Saved entries =
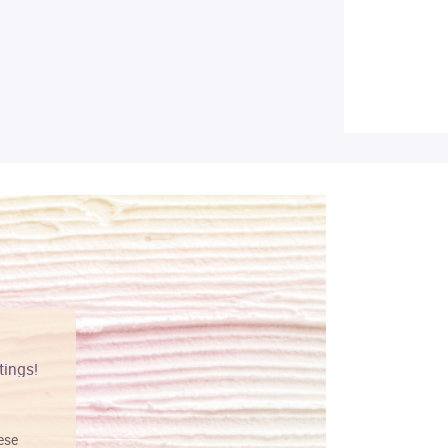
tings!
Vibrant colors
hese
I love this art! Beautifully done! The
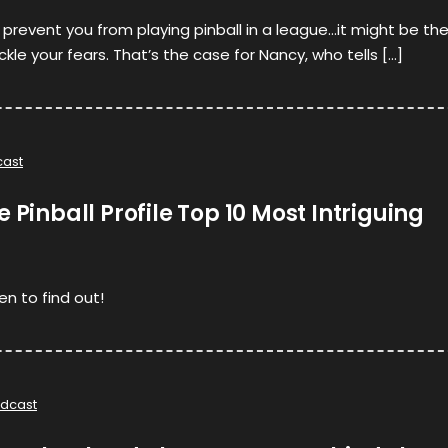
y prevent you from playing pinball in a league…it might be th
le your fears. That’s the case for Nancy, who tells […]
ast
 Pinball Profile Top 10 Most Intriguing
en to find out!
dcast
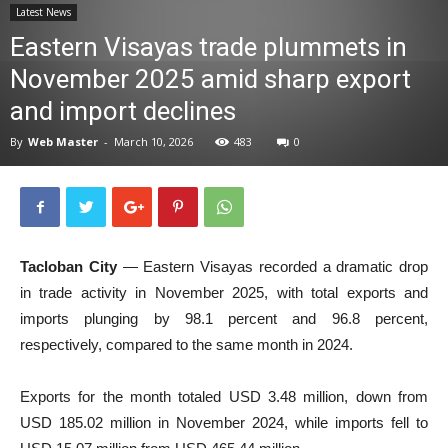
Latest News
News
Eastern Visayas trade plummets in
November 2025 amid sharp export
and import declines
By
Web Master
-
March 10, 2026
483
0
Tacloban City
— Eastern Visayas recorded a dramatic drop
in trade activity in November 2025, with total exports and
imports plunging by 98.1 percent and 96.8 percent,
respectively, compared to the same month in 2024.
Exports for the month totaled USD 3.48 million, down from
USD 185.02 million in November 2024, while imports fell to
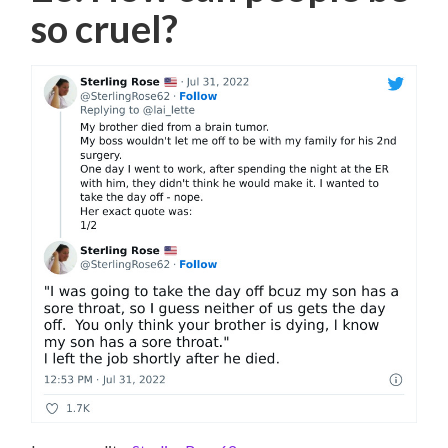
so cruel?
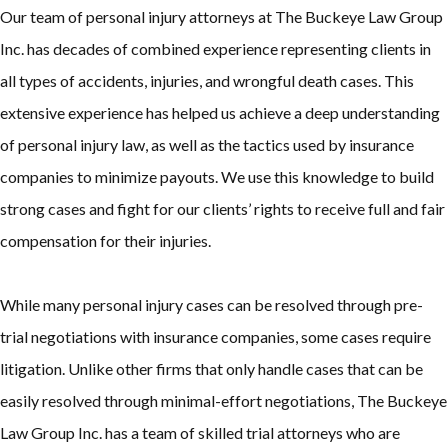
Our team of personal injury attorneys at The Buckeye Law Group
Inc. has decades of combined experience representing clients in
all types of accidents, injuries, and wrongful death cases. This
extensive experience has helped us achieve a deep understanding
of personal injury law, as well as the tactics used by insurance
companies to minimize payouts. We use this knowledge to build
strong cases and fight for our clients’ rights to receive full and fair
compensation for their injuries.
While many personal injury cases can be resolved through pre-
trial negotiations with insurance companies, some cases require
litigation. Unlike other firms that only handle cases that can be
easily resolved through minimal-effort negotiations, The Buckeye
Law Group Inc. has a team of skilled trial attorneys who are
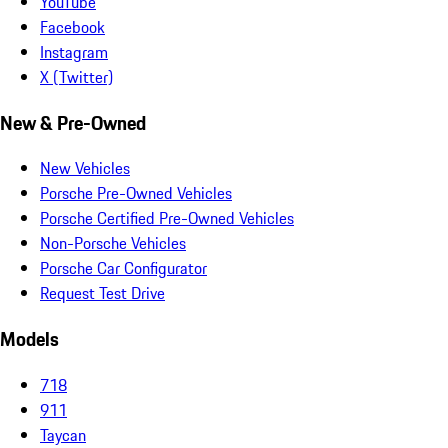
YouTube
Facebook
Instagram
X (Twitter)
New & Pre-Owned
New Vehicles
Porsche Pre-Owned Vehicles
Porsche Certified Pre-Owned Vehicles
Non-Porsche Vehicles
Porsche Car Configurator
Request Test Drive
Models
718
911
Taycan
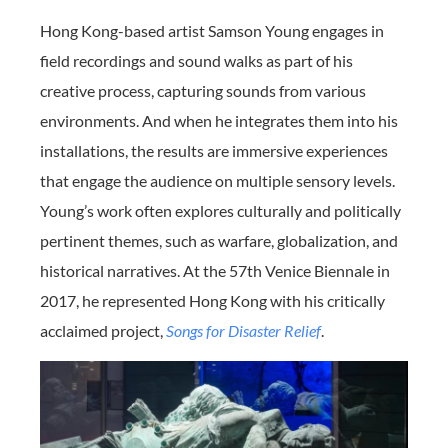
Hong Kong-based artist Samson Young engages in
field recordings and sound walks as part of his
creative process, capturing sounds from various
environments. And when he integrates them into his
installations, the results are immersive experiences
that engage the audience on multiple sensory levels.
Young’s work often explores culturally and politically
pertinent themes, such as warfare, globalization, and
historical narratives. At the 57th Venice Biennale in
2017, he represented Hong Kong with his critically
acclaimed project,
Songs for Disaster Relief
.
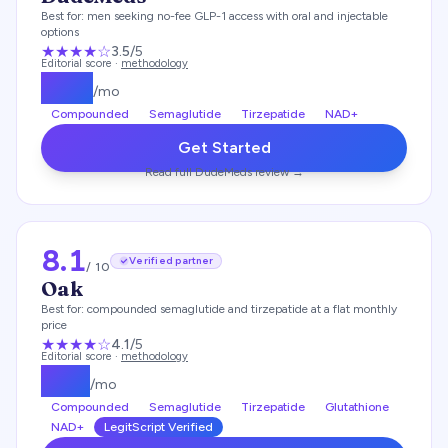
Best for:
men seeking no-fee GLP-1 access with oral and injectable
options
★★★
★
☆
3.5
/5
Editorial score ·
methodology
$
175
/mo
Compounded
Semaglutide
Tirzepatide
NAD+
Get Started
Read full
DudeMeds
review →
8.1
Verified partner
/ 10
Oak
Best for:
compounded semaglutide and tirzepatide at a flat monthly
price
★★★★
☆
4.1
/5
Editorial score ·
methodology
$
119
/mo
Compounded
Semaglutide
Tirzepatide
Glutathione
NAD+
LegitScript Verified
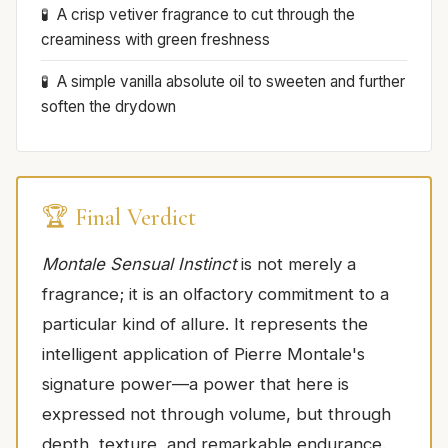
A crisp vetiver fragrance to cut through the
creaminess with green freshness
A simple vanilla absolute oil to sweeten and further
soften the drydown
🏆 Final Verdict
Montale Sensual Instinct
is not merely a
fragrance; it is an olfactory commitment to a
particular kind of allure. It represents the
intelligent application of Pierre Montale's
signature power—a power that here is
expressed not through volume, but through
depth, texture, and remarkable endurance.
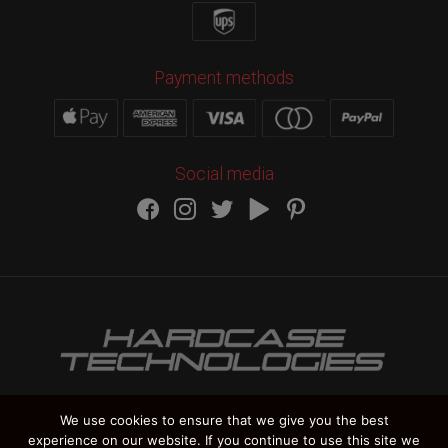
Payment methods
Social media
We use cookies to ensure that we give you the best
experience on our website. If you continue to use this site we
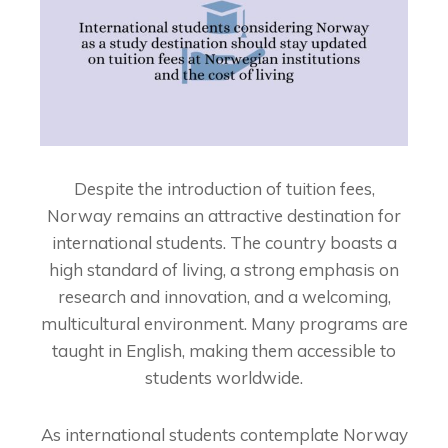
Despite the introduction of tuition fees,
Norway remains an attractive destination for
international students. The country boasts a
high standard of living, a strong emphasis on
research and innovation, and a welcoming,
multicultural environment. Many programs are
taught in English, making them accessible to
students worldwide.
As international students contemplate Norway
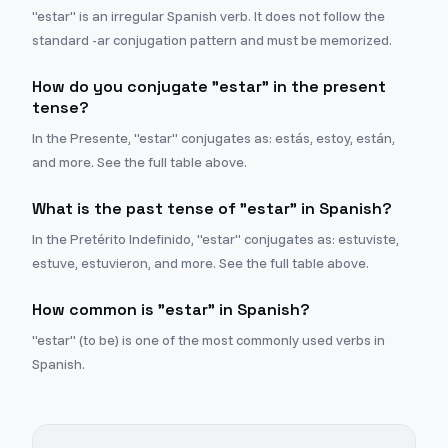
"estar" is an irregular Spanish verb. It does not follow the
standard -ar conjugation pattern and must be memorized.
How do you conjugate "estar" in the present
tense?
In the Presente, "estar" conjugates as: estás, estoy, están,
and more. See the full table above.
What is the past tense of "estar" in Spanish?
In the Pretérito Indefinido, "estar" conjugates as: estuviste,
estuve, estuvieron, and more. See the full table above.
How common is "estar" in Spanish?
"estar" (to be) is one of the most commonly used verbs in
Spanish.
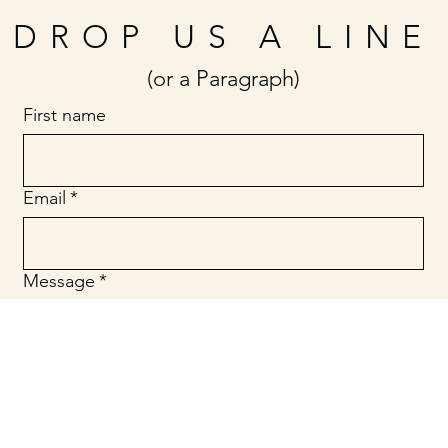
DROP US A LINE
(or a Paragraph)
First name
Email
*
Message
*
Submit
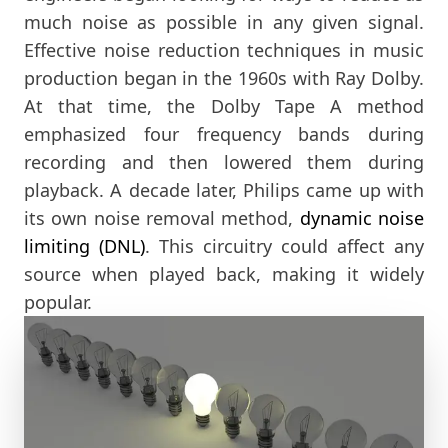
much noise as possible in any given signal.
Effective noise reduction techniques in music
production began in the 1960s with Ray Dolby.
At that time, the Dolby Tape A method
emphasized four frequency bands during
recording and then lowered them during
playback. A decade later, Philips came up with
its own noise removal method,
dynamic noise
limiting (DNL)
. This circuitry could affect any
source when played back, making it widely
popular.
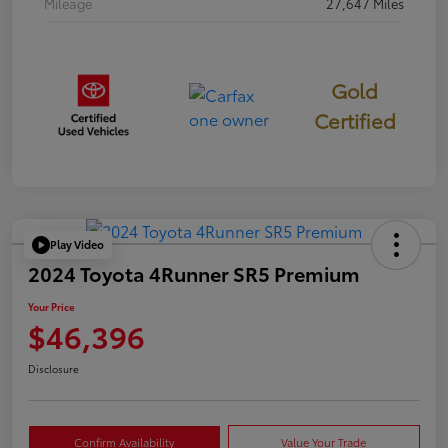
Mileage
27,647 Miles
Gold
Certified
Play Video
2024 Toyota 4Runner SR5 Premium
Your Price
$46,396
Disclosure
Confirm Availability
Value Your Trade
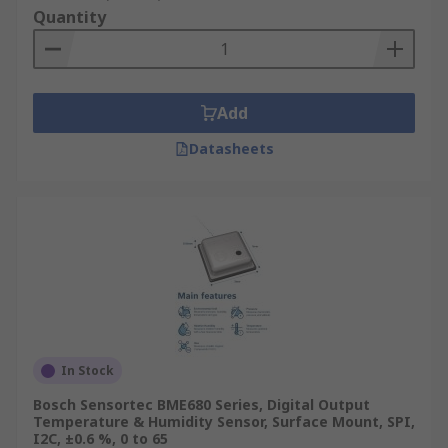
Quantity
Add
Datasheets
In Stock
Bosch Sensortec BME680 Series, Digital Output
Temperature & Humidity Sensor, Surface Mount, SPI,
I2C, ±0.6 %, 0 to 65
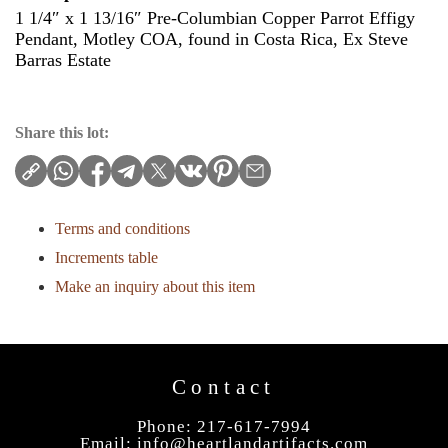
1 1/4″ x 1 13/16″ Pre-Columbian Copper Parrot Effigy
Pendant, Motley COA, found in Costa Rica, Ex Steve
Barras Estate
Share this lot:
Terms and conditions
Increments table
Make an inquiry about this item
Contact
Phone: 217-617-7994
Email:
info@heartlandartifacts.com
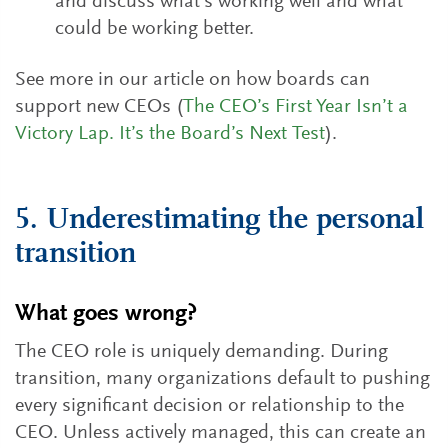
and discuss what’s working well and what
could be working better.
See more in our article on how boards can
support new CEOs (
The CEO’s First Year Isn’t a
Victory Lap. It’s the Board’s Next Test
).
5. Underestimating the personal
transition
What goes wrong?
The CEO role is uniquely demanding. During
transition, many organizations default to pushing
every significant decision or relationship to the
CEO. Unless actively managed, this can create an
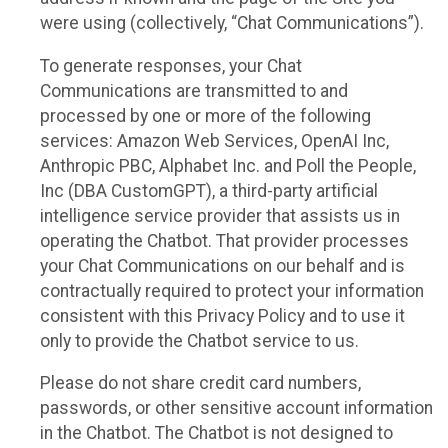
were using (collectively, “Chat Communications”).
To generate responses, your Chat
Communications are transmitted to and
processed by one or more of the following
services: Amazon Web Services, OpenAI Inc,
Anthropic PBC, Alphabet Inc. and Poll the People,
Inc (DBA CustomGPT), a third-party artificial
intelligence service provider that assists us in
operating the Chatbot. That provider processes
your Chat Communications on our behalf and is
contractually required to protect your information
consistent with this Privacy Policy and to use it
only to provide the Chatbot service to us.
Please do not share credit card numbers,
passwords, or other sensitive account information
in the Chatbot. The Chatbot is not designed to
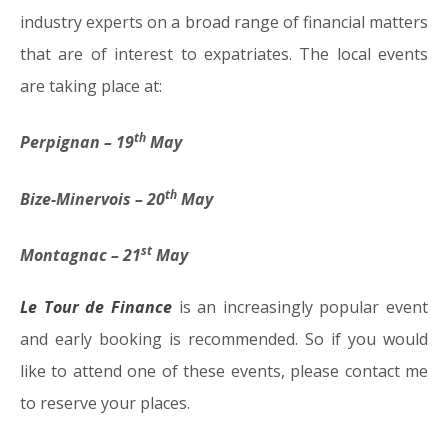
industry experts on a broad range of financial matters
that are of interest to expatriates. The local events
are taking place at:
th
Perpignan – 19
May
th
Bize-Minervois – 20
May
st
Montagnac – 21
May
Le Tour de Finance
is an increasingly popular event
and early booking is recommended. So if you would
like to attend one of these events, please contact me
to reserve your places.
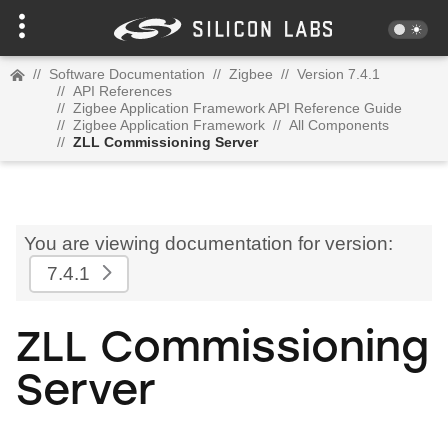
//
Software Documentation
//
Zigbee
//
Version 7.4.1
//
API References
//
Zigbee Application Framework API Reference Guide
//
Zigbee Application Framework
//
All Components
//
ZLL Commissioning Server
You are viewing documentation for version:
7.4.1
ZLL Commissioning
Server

Problem to work on = Filter the entries down to the lines holding the string "negotiations". Copy each of those lines.

Answer to the exercise =
trial negotiations with insurance companies, some cases require
easily resolved through minimal-effort negotiations, The Buckeye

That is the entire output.